The other part of a table definition that must be included is the primary key. The primary key is a unique identifier for each row in the table. It can be a single column or a composite of multiple columns.

If a single column is required, it can be declared as part of a table column definition:

username text PRIMARY KEY,

If multiple columns are required, the definition can be near the end of the table creation command with the PRIMARY KEY command, defining the columns in parentheses:

PRIMARY KEY (username, age)

A primary key in Cassandra consists of one or more partition keys and zero or more clustering column components. The order of these components in the definition always puts the partition key first and then the clustering column or columns.

The primary key is defined when the table is created and cannot be altered. If you must change the primary key, you’ll need create a new table schema and write the existing data to the new table.

The definition of a table’s primary key is critical. Carefully model how data in a table will be inserted and retrieved before choosing which columns to define in the primary key. When selecting the table’s primary key, consider:

the size of the partitions
the order of the data within partitions
the distribution of the partitions among the nodes of the cluster
the fact that a primary key cannot have a NULL value

Partition key

Cassandra is a partition row store, so the first element of the primary key, the partition key, specifies which node in the Cassandra cluster will replicate a particular table row. Thus, the primary key identifies the location and order of stored data.

At the minimum, the primary key must consist of a partition key. One or more columns are used to define a partition key. If one column, such as age is defined as the partition key, then all 35 year olds will be sorted into the same storage location.

In contrast to a simple partition key, a composite partition key uses two or more columns to identify where data resides. If more than one column is specified, the composite partition key splits a dataset so that related data is stored on separate partitions.

Importance of the partition key

Data is retrieved using the partition key. Keep in mind that to retrieve data from the table, values for all columns defined in the partition key have to be supplied unless an index is created.

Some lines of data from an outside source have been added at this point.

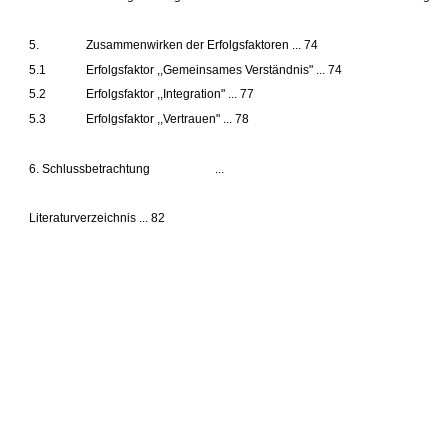
5.
Zusammenwirken der Erfolgsfaktoren ... 74
5.1
Erfolgsfaktor ,,Gemeinsames Verständnis" ... 74
5.2
Erfolgsfaktor ,,Integration" ... 77
5.3
Erfolgsfaktor ,,Vertrauen" ... 78
6. Schlussbetrachtung
...
Literaturverzeichnis ... 82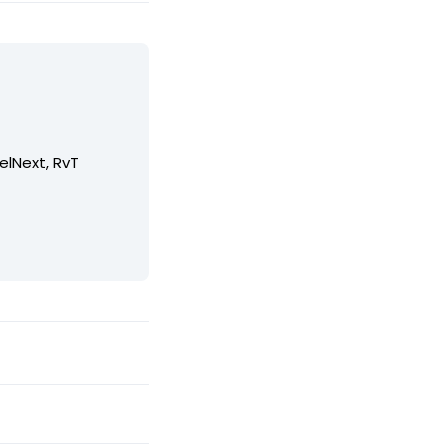
elNext, RvT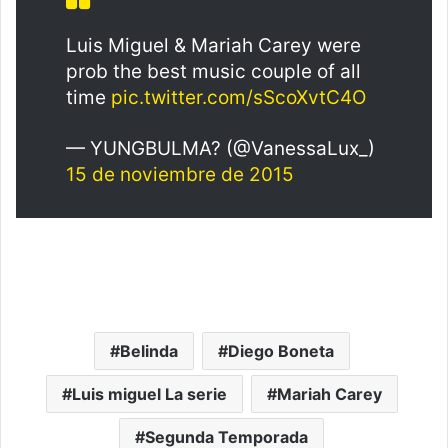
Luis Miguel & Mariah Carey were
prob the best music couple of all
time
pic.twitter.com/sScoXvtC4O
— YUNGBULMA? (@VanessaLux_)
15 de noviembre de 2015
Belinda
Diego Boneta
Luis miguel La serie
Mariah Carey
Segunda Temporada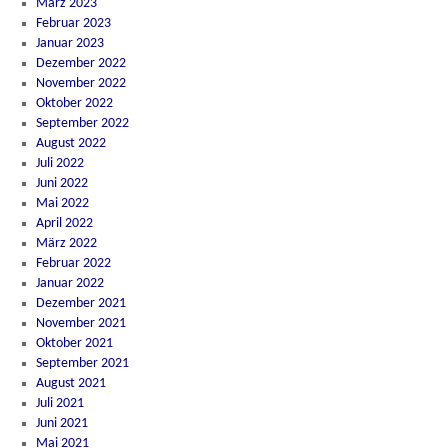
März 2023
Februar 2023
Januar 2023
Dezember 2022
November 2022
Oktober 2022
September 2022
August 2022
Juli 2022
Juni 2022
Mai 2022
April 2022
März 2022
Februar 2022
Januar 2022
Dezember 2021
November 2021
Oktober 2021
September 2021
August 2021
Juli 2021
Juni 2021
Mai 2021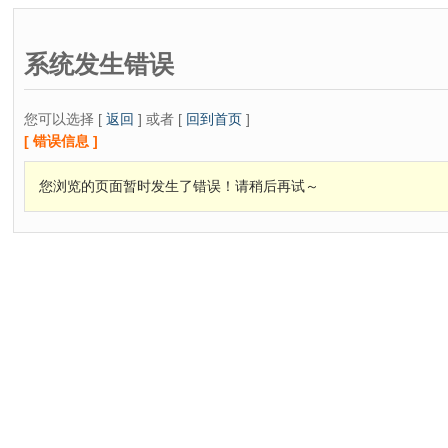
系统发生错误
您可以选择 [
返回
] 或者 [
回到首页
]
[ 错误信息 ]
您浏览的页面暂时发生了错误！请稍后再试～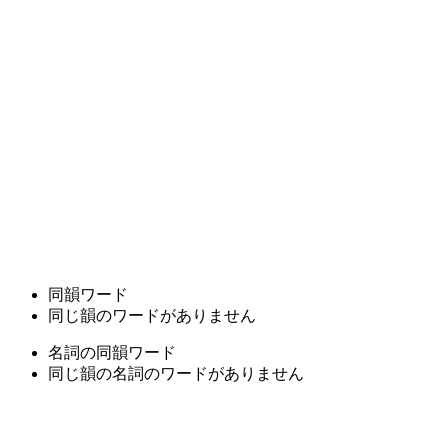
同韻ワード
同じ韻のワードがありません
名詞の同韻ワード
同じ韻の名詞のワードがありません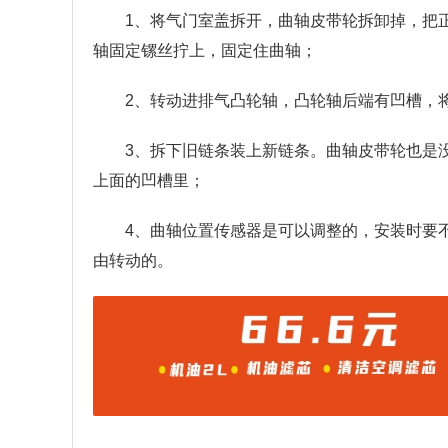
1、将气门室盖拆开，曲轴皮带轮拆卸掉，把
轴固定镙丝拧上，固定住曲轴；
2、转动进排气凸轮轴，凸轮轴后端有凹槽，
3、拆下旧链条装上新链条。曲轴皮带轮也是
上面的凹槽里；
4、曲轴位置传感器是可以调整的，安装时要
由转动的。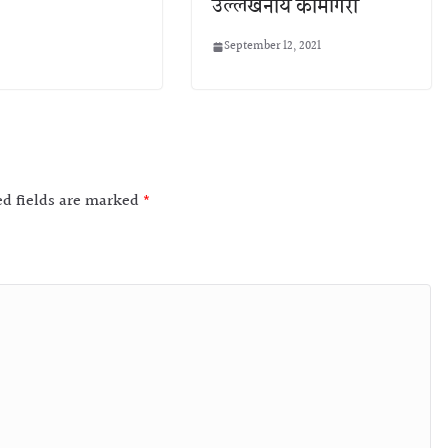
उल्लेखनीय कामगिरी
September 12, 2021
ed fields are marked
*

The database stores an entire row of data on a node by partition key. If there is too much data in a single partition and data needs to be spread among multiple nodes, use a composite partition key. Using more than one column for the partition key breaks the data into chunks, or buckets. These columns form logical sets inside a partition to facilitate retrieval. The data is still grouped, but in smaller chunks.

This method can be effective if a cluster experiences hotspotting, or congestion in writing data to one node repeatedly, because a partition is heavily writing. Cassandra is often used for time series data, and hotspotting can be a real issue.

For example, if you want to sort data by both age and name, specifying both columns as part of the partition key will store rows that store all the 35 year old Janes into a similar storage location, whether they live in Seattle, Chicago, or Boston.

Clustering column

The second part of a primary key is optional, and consists of one or more clustering columns.

Clustering columns order the data so that multiple rows within a single partition are clustered in a defined order. The clustering columns do not dictate the storage location of the data, only the order of the data within a partition. However, this feature can be very useful, for example, if the data stores time sequences, or groups of network equipment by region.

The clustering column cannot be the first column declared in the key definition because the partition key must be defined first.

If a clustering column is specified in the primary key, the primary key is considered a compound primary key. The table is comprised of multi-row partitions.

Importance of clustering columns

Using a compound primary key creates a table that can be queried to return sorted results. If the pro cycling example was designed for a relational database, a cyclists table would be created with a foreign key to JOIN with the races table when querying. In Cassandra, the data is denormalized because joins are not performant in a distributed system.

Grouping data in tables using a clustering column or columns is analogous to JOINs in a relational database, but clustering columns are much more performant because only one table is accessed. On a physical node, when rows for a partition key are stored in order based on the clustering columns, retrieval of rows is very efficient.